In that chapter, Andy Grove recognized the merits of both technologies, they even developed RISC chips. The preference for CISC was maintaining compatibility of the 386 line of extremely successful microprocessors recognizing that following another technology was resource intensive and against the extremely popular and fruitful 386 line of business.
One more thing, indeed the book addressed the problem we see today with Intel, ARM, and mobile devices: he call them 10X forces and inflection points. Obviously Intel hasn't recognized the concepts clearly defined in the book.
BTW, I think this is a book recommended to any entrepreneur since it addresses atemporal concepts and you return to the book anytime you gain more experience to clarify your experiences.
Do they still have it? He left around the turn of the century so it seems like a better argument would be that having an immensely profitable company puts you at risk of having caretaker CEOs who will be optimizing for Wall Street analysts rather than success.
A better target would be Itanium: that was in his era and showed the danger of picking the wrong gamble. They wanted a proprietary platform which couldn’t be copied by AMD, Cyrix, etc. but they staked the whole exercise on a highly speculative CPU design and made a number of horrible tactical errors like trying to screw a few million in compiler licensing out of developers at the time when their multi-billion bet-the-company investment crucially depended on developers porting to a chip which was critically dependent on having the best compiler. Being paranoid about preventing competition lead them to be shockingly cavalier about their plans being robust.

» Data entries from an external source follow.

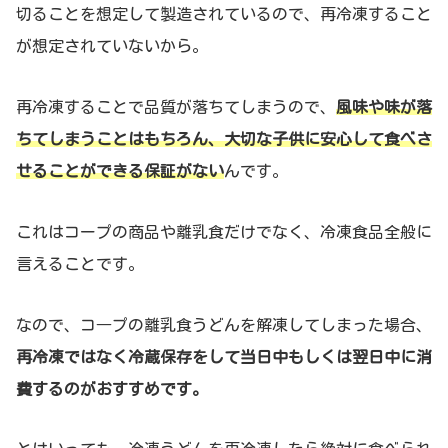
切ることを想定して製造されているので、再冷凍すること
が想定されていないから。
再冷凍することで品質が落ちてしまうので、
風味や味が落
ちてしまうことはもちろん、大切な子供に安心して食べさ
せることができる保証がない
んです。
これはコープの商品や離乳食だけでなく、冷凍食品全般に
言えることです。
なので、コ―プの離乳食うどんを解凍してしまった場合、
再冷凍ではなく冷蔵保存をして当日中もしくは翌日中に消
費するのがおすすめです。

Intel has embraced the complacent culture for 30 years. Perf/watt is meaningless, phones won’t be a big market, nothing can displace x86 in the datacenter, nobody else can fab like we do…
There's still no real synergy between CPUs and GPUs, even though they get less different with time. No one seems to have a decent plan for how to balance local memory resources with cache-coherency over CXL. Inter-system networking seems to be frozen in 1980 (just with faster serdes). Does in-chip and inter-chip optical change anything, or does it just mean littering the place with tranceivers?